Of course, plain stupidity can be just as powerful as rubles

dumb and dumber

Biden administration drops plans to get more gas to Europe due to global warming concerns

The White House had been considering announcing a launch of an interagency review of ways to boost natural gas exports

  • That plan was shelved after some administration officials expressed concern it could undercut their message of fighting climate change

  • Some in the White House argued a U.S. commitment to provide more natural gas would encourage the Europeans to join the U.S. in banning Russian fuel imports

  • Russia supplies 40% of Europe's natural gas

Some Biden administration officials were disappointed by the shelving of the plan, arguing that a U.S. commitment to provide more natural gas would encourage the Europeans to join the U.S. in banning Russian fuel imports.   
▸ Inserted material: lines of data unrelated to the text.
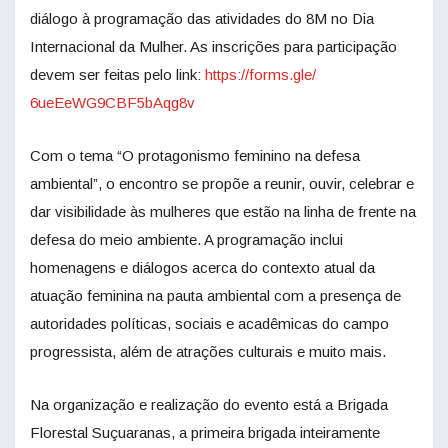
diálogo à programação das atividades do 8M no Dia
Internacional da Mulher. As inscrições para participação
devem ser feitas pelo link:
https://forms.gle/
6ueEeWG9CBF5bAqg8v
Com o tema “O protagonismo feminino na defesa
ambiental”, o encontro se propõe a reunir, ouvir, celebrar e
dar visibilidade às mulheres que estão na linha de frente na
defesa do meio ambiente. A programação inclui
homenagens e diálogos acerca do contexto atual da
atuação feminina na pauta ambiental com a presença de
autoridades políticas, sociais e acadêmicas do campo
progressista, além de atrações culturais e muito mais.
Na organização e realização do evento está a Brigada
Florestal Suçuaranas, a primeira brigada inteiramente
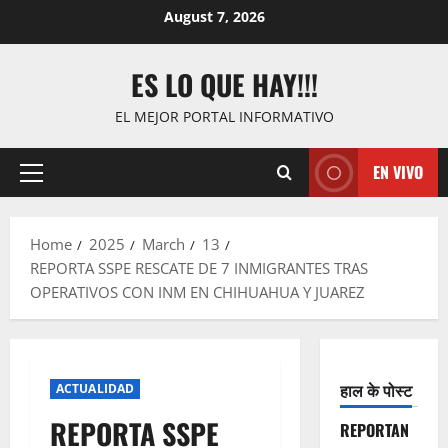
Skip
August 7, 2026
to
content
ES LO QUE HAY!!!
EL MEJOR PORTAL INFORMATIVO
EN VIVO
Primary
Menu
Home
2025
March
13
REPORTA SSPE RESCATE DE 7 INMIGRANTES TRAS
OPERATIVOS CON INM EN CHIHUAHUA Y JUAREZ
हाल के पोस्ट
ACTUALIDAD
REPORTA SSPE
REPORTAN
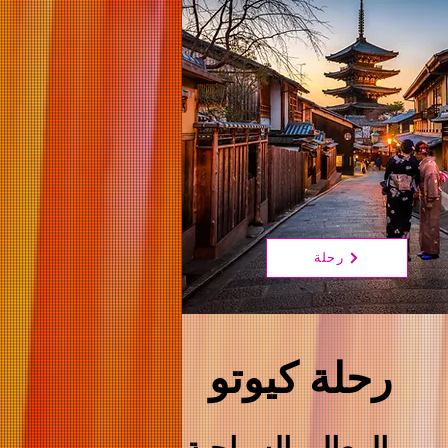
رحلة
رحلة كيوتو
المعالم السياحية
'It was a no-brainer to send a market signal and they easily could have combined it with a push for more exports of heat pumps, renewables, advanced nuclear, etc., to reduce natural gas demand,' a source said. He added that the plan had been killed by 'concerns from the climate team.' 

The Biden team's climate goals run up against its efforts to rein in inflation at a 40-year high and gas prices that have risen $1.50 in the last year and to rid the nation of dependence on foreign oil. 

Meanwhile, Russia supplies 40% of Europe's natural gas. The price of natural gas across the continent hit an all-time high this week of €345 per mega-watt hour - the equivalent cost of $600 per barrel of oil, as temperatures remained frigid and many relied on the fuel to heat their homes.
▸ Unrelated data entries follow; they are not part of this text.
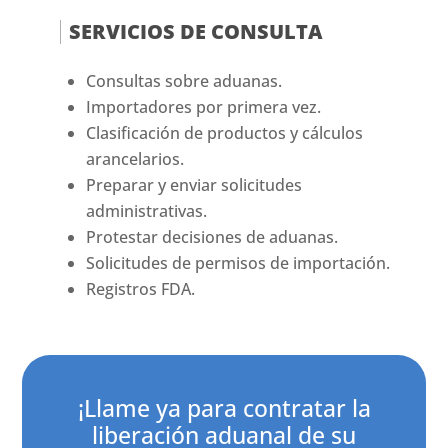
SERVICIOS DE CONSULTA
Consultas sobre aduanas.
Importadores por primera vez.
Clasificación de productos y cálculos
arancelarios.
Preparar y enviar solicitudes
administrativas.
Protestar decisiones de aduanas.
Solicitudes de permisos de importación.
Registros FDA.
¡Llame ya para contratar la
liberación aduanal de su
The United States has enough natural gas to produce at its 2020 rate for nearly 100 years, according to the latest government estimates, but tapping the nation's ample supply is constrained by lack of pipelines and export terminals, and the time it takes to build this infrastructure. By year-end, the United States will have the world's largest LNG export capacity, with seven export terminals, enough to ship 11.5 billion cubic feet per day. 

Unlike oil and coal, transporting natural gas is not easy - it needs to be pumped from underground to an export terminal, super-cooled and put onto a ship. When it reaches its destination, it is warmed and put into pipeline. 

Sources said that the administration has been holding discussions on whether it could expedite approval of new pipelines and approve requests to increase capacity at existing export terminals to help get natural gas to Europe.

Now, this is just hilarious:

Officials also discussed ways to get banks to finance the new projects, even as U.S. climate envoy John Kerry was lobbying them to stay away from fossil fuel investments.  

I suppose that if Larry Fink and his fellow oligarchs at BlackRock decide that the money’s there, they might temporarily reverse their decision to disinvest from fossil fuel companies, but the operative term there is “temporarily”. They have their plan, and, long term, they’ll stick to it.